==== The data ====

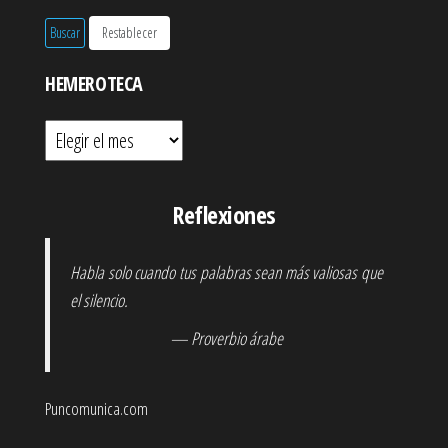
HEMEROTECA
Hemeroteca
Reflexiones
Habla solo cuando tus palabras sean más valiosas que
el silencio.
— Proverbio árabe
Puncomunica.com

====

• [Exercise] Although the material contains pictures, only the lines are to be written out, exactly as they stand.

• [Exercise response]
HEMEROTECA
Hemeroteca
Reflexiones
Habla solo cuando tus palabras sean más valiosas que
el silencio.
— Proverbio árabe
Puncomunica.com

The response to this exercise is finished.